Print a faithful copy of the data below, word for word, with the pictures left out.

═════ Data supplied

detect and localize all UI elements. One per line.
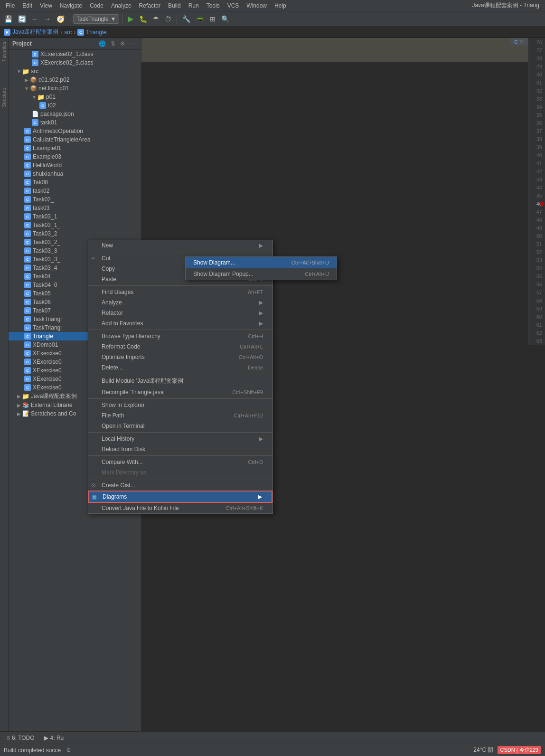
ctx-reformat[interactable]: Reformat Code Ctrl+Alt+L (88, 341, 272, 352)
sidebar-icon-settings[interactable]: ⚙ (119, 40, 127, 47)
tree-item-task01[interactable]: C task01 (9, 118, 141, 127)
menu-build[interactable]: Build (164, 1, 185, 10)
run-tab-label: 4: Ru (50, 735, 64, 741)
ctx-delete[interactable]: Delete... Delete (88, 362, 272, 373)
back-button[interactable]: ← (29, 14, 41, 24)
menu-window[interactable]: Window (243, 1, 271, 10)
menu-view[interactable]: View (36, 1, 56, 10)
ctx-new[interactable]: New ▶ (88, 240, 272, 251)
ctx-analyze[interactable]: Analyze ▶ (88, 297, 272, 308)
navigate-button[interactable]: 🧭 (54, 14, 67, 24)
ctx-findusages[interactable]: Find Usages Alt+F7 (88, 287, 272, 297)
tree-item-hellloworld[interactable]: C HellloWorld (9, 161, 141, 170)
ctx-convert-kotlin[interactable]: Convert Java File to Kotlin File Ctrl+Al… (88, 503, 272, 513)
tree-item-calulate[interactable]: C CalulateTriangleleArea (9, 135, 141, 144)
bottom-tab-todo[interactable]: ≡ 6: TODO (2, 733, 39, 743)
ctx-recompile[interactable]: Recompile 'Triangle.java' Ctrl+Shift+F9 (88, 387, 272, 397)
ctx-file-path[interactable]: File Path Ctrl+Alt+F12 (88, 410, 272, 421)
coverage-button[interactable]: ☂ (150, 14, 161, 24)
sidebar-icon-minimize[interactable]: — (129, 40, 137, 47)
ctx-diagrams[interactable]: ▦ Diagrams ▶ (88, 491, 272, 503)
ctx-browse-hierarchy[interactable]: Browse Type Hierarchy Ctrl+H (88, 331, 272, 341)
ctx-div-8 (88, 479, 272, 479)
tree-item-example03[interactable]: C Example03 (9, 152, 141, 161)
terminal-button[interactable]: 📟 (194, 14, 207, 24)
ctx-create-gist[interactable]: ⊙ Create Gist... (88, 480, 272, 491)
menu-vcs[interactable]: VCS (224, 1, 243, 10)
line-54: 54 (528, 264, 545, 272)
bottom-tab-run[interactable]: ▶ 4: Ru (39, 733, 69, 743)
toolbar-sep-1 (70, 14, 70, 24)
left-tab-structure[interactable]: Structure (0, 84, 8, 111)
submenu-show-popup[interactable]: Show Diagram Popup... Ctrl+Alt+U (186, 268, 337, 280)
toolbar-sep-3 (177, 14, 177, 24)
tree-item-packagejson[interactable]: 📄 package.json (9, 110, 141, 118)
menu-analyze[interactable]: Analyze (107, 1, 135, 10)
layout-button[interactable]: ⊞ (207, 14, 218, 24)
ctx-local-history[interactable]: Local History ▶ (88, 434, 272, 444)
menu-file[interactable]: File (2, 1, 19, 10)
tree-item-shuixianhua[interactable]: C shuixianhua (9, 170, 141, 178)
menu-navigate[interactable]: Navigate (56, 1, 86, 10)
left-tabs: Favorites Structure (0, 38, 9, 731)
sidebar-icon-sort[interactable]: ⇅ (109, 40, 117, 47)
search-button[interactable]: 🔍 (219, 14, 232, 24)
tree-item-example01[interactable]: C Example01 (9, 144, 141, 152)
tree-item-p01[interactable]: ▼ 📁 p01 (9, 93, 141, 101)
tree-item-xexercise02-3[interactable]: C XExercise02_3.class (9, 58, 141, 67)
submenu-show-diagram[interactable]: Show Diagram... Ctrl+Alt+Shift+U (186, 257, 337, 268)
ctx-favorites-arrow: ▶ (259, 320, 263, 327)
class-icon-task06: C (24, 298, 31, 306)
project-dropdown[interactable]: TaskTriangle ▼ (73, 14, 119, 24)
profile-button[interactable]: ⏱ (162, 14, 174, 24)
sidebar-title: Project (12, 40, 32, 47)
ctx-div-5 (88, 398, 272, 399)
tree-item-task03-1[interactable]: C Task03_1 (9, 212, 141, 221)
ctx-gist-label: Create Gist... (102, 482, 135, 489)
debug-button[interactable]: 🐛 (137, 14, 150, 24)
breadcrumb-project[interactable]: Java课程配套案例 (12, 28, 58, 36)
package-icon: 📦 (29, 76, 37, 84)
tree-item-task02u[interactable]: C Task02_ (9, 195, 141, 204)
tree-item-src[interactable]: ▼ 📁 src (9, 67, 141, 76)
tree-item-task03-1u[interactable]: C Task03_1_ (9, 221, 141, 229)
menu-code[interactable]: Code (86, 1, 107, 10)
left-tab-favorites[interactable]: Favorites (0, 38, 8, 65)
forward-button[interactable]: → (42, 14, 53, 24)
tree-item-task03-2[interactable]: C Task03_2 (9, 229, 141, 238)
ctx-build-module[interactable]: Build Module 'Java课程配套案例' (88, 375, 272, 387)
ctx-open-terminal[interactable]: Open in Terminal (88, 421, 272, 431)
breadcrumb-src[interactable]: src (64, 29, 72, 36)
class-icon-xex5: C (24, 384, 31, 391)
ctx-refactor-label: Refactor (102, 310, 123, 316)
ctx-markdir-label: Mark Directory as (102, 469, 146, 476)
ctx-refactor[interactable]: Refactor ▶ (88, 308, 272, 318)
line-46: 46 (528, 199, 545, 208)
breadcrumb-file[interactable]: Triangle (86, 29, 106, 36)
ctx-show-explorer[interactable]: Show in Explorer (88, 400, 272, 410)
ctx-reload[interactable]: Reload from Disk (88, 444, 272, 454)
tree-item-arithmetic[interactable]: C ArithmeticOperation (9, 127, 141, 135)
menu-run[interactable]: Run (185, 1, 203, 10)
run-button[interactable]: ▶ (125, 13, 136, 25)
file-tab[interactable]: C Tr (510, 38, 528, 46)
tree-item-xexercise02-1[interactable]: C XExercise02_1.class (9, 50, 141, 58)
tree-item-t02[interactable]: C t02 (9, 101, 141, 110)
todo-icon: ≡ (7, 735, 10, 741)
ctx-add-favorites[interactable]: Add to Favorites ▶ (88, 318, 272, 329)
tree-item-task03[interactable]: C task03 (9, 204, 141, 212)
tree-item-c01[interactable]: ▶ 📦 c01.s02.p02 (9, 76, 141, 84)
tree-item-netlixin[interactable]: ▼ 📦 net.lixin.p01 (9, 84, 141, 93)
menu-refactor[interactable]: Refactor (135, 1, 164, 10)
menu-tools[interactable]: Tools (203, 1, 224, 10)
tree-item-task02[interactable]: C task02 (9, 187, 141, 195)
sidebar-icon-globe[interactable]: 🌐 (97, 40, 107, 47)
tree-item-tak08[interactable]: C Tak08 (9, 178, 141, 187)
save-button[interactable]: 💾 (2, 14, 15, 24)
sync-button[interactable]: 🔄 (16, 14, 28, 24)
ctx-optimize[interactable]: Optimize Imports Ctrl+Alt+O (88, 352, 272, 362)
menu-help[interactable]: Help (271, 1, 290, 10)
ctx-compare[interactable]: Compare With... Ctrl+D (88, 457, 272, 467)
menu-edit[interactable]: Edit (19, 1, 36, 10)
settings-button[interactable]: 🔧 (180, 14, 193, 24)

══════════

Result of the task:
detect and localize all UI elements. One per line.
ctx-reformat[interactable]: Reformat Code Ctrl+Alt+L (88, 341, 272, 352)
sidebar-icon-settings[interactable]: ⚙ (119, 40, 127, 47)
tree-item-task01[interactable]: C task01 (9, 118, 141, 127)
menu-build[interactable]: Build (164, 1, 185, 10)
run-tab-label: 4: Ru (50, 735, 64, 741)
ctx-delete[interactable]: Delete... Delete (88, 362, 272, 373)
back-button[interactable]: ← (29, 14, 41, 24)
menu-window[interactable]: Window (243, 1, 271, 10)
menu-view[interactable]: View (36, 1, 56, 10)
ctx-new[interactable]: New ▶ (88, 240, 272, 251)
ctx-analyze[interactable]: Analyze ▶ (88, 297, 272, 308)
navigate-button[interactable]: 🧭 (54, 14, 67, 24)
ctx-findusages[interactable]: Find Usages Alt+F7 (88, 287, 272, 297)
tree-item-hellloworld[interactable]: C HellloWorld (9, 161, 141, 170)
ctx-convert-kotlin[interactable]: Convert Java File to Kotlin File Ctrl+Al… (88, 503, 272, 513)
tree-item-calulate[interactable]: C CalulateTriangleleArea (9, 135, 141, 144)
bottom-tab-todo[interactable]: ≡ 6: TODO (2, 733, 39, 743)
ctx-recompile[interactable]: Recompile 'Triangle.java' Ctrl+Shift+F9 (88, 387, 272, 397)
ctx-file-path[interactable]: File Path Ctrl+Alt+F12 (88, 410, 272, 421)
coverage-button[interactable]: ☂ (150, 14, 161, 24)
sidebar-icon-minimize[interactable]: — (129, 40, 137, 47)
ctx-diagrams[interactable]: ▦ Diagrams ▶ (88, 491, 272, 503)
ctx-browse-hierarchy[interactable]: Browse Type Hierarchy Ctrl+H (88, 331, 272, 341)
ctx-div-8 (88, 479, 272, 479)
tree-item-example03[interactable]: C Example03 (9, 152, 141, 161)
terminal-button[interactable]: 📟 (194, 14, 207, 24)
ctx-create-gist[interactable]: ⊙ Create Gist... (88, 480, 272, 491)
menu-vcs[interactable]: VCS (224, 1, 243, 10)
line-54: 54 (528, 264, 545, 272)
bottom-tab-run[interactable]: ▶ 4: Ru (39, 733, 69, 743)
toolbar-sep-1 (70, 14, 70, 24)
left-tab-structure[interactable]: Structure (0, 84, 8, 111)
submenu-show-popup[interactable]: Show Diagram Popup... Ctrl+Alt+U (186, 268, 337, 280)
toolbar-sep-3 (177, 14, 177, 24)
tree-item-packagejson[interactable]: 📄 package.json (9, 110, 141, 118)
menu-analyze[interactable]: Analyze (107, 1, 135, 10)
layout-button[interactable]: ⊞ (207, 14, 218, 24)
ctx-local-history[interactable]: Local History ▶ (88, 434, 272, 444)
menu-file[interactable]: File (2, 1, 19, 10)
tree-item-shuixianhua[interactable]: C shuixianhua (9, 170, 141, 178)
menu-navigate[interactable]: Navigate (56, 1, 86, 10)
left-tabs: Favorites Structure (0, 38, 9, 731)
sidebar-icon-sort[interactable]: ⇅ (109, 40, 117, 47)
search-button[interactable]: 🔍 (219, 14, 232, 24)
tree-item-example01[interactable]: C Example01 (9, 144, 141, 152)
tree-item-p01[interactable]: ▼ 📁 p01 (9, 93, 141, 101)
tree-item-xexercise02-3[interactable]: C XExercise02_3.class (9, 58, 141, 67)
submenu-show-diagram[interactable]: Show Diagram... Ctrl+Alt+Shift+U (186, 257, 337, 268)
ctx-favorites-arrow: ▶ (259, 320, 263, 327)
class-icon-task06: C (24, 298, 31, 306)
project-dropdown[interactable]: TaskTriangle ▼ (73, 14, 119, 24)
profile-button[interactable]: ⏱ (162, 14, 174, 24)
sidebar-title: Project (12, 40, 32, 47)
ctx-div-5 (88, 398, 272, 399)
tree-item-task03-1[interactable]: C Task03_1 (9, 212, 141, 221)
ctx-gist-label: Create Gist... (102, 482, 135, 489)
debug-button[interactable]: 🐛 (137, 14, 150, 24)
breadcrumb-project[interactable]: Java课程配套案例 (12, 28, 58, 36)
package-icon: 📦 (29, 76, 37, 84)
tree-item-task02u[interactable]: C Task02_ (9, 195, 141, 204)
tree-item-src[interactable]: ▼ 📁 src (9, 67, 141, 76)
tree-item-task03-1u[interactable]: C Task03_1_ (9, 221, 141, 229)
menu-code[interactable]: Code (86, 1, 107, 10)
left-tab-favorites[interactable]: Favorites (0, 38, 8, 65)
forward-button[interactable]: → (42, 14, 53, 24)
tree-item-task03-2[interactable]: C Task03_2 (9, 229, 141, 238)
ctx-build-module[interactable]: Build Module 'Java课程配套案例' (88, 375, 272, 387)
ctx-open-terminal[interactable]: Open in Terminal (88, 421, 272, 431)
breadcrumb-src[interactable]: src (64, 29, 72, 36)
class-icon-xex5: C (24, 384, 31, 391)
ctx-refactor-label: Refactor (102, 310, 123, 316)
ctx-markdir-label: Mark Directory as (102, 469, 146, 476)
ctx-refactor[interactable]: Refactor ▶ (88, 308, 272, 318)
line-46: 46 (528, 199, 545, 208)
breadcrumb-file[interactable]: Triangle (86, 29, 106, 36)
ctx-show-explorer[interactable]: Show in Explorer (88, 400, 272, 410)
ctx-reload[interactable]: Reload from Disk (88, 444, 272, 454)
tree-item-arithmetic[interactable]: C ArithmeticOperation (9, 127, 141, 135)
menu-run[interactable]: Run (185, 1, 203, 10)
run-button[interactable]: ▶ (125, 13, 136, 25)
file-tab[interactable]: C Tr (510, 38, 528, 46)
tree-item-xexercise02-1[interactable]: C XExercise02_1.class (9, 50, 141, 58)
tree-item-t02[interactable]: C t02 (9, 101, 141, 110)
todo-icon: ≡ (7, 735, 10, 741)
ctx-add-favorites[interactable]: Add to Favorites ▶ (88, 318, 272, 329)
tree-item-task03[interactable]: C task03 (9, 204, 141, 212)
tree-item-c01[interactable]: ▶ 📦 c01.s02.p02 (9, 76, 141, 84)
tree-item-netlixin[interactable]: ▼ 📦 net.lixin.p01 (9, 84, 141, 93)
menu-refactor[interactable]: Refactor (135, 1, 164, 10)
menu-tools[interactable]: Tools (203, 1, 224, 10)
tree-item-task02[interactable]: C task02 (9, 187, 141, 195)
sidebar-icon-globe[interactable]: 🌐 (97, 40, 107, 47)
tree-item-tak08[interactable]: C Tak08 (9, 178, 141, 187)
save-button[interactable]: 💾 (2, 14, 15, 24)
sync-button[interactable]: 🔄 (16, 14, 28, 24)
ctx-optimize[interactable]: Optimize Imports Ctrl+Alt+O (88, 352, 272, 362)
menu-help[interactable]: Help (271, 1, 290, 10)
ctx-compare[interactable]: Compare With... Ctrl+D (88, 457, 272, 467)
menu-edit[interactable]: Edit (19, 1, 36, 10)
settings-button[interactable]: 🔧 (180, 14, 193, 24)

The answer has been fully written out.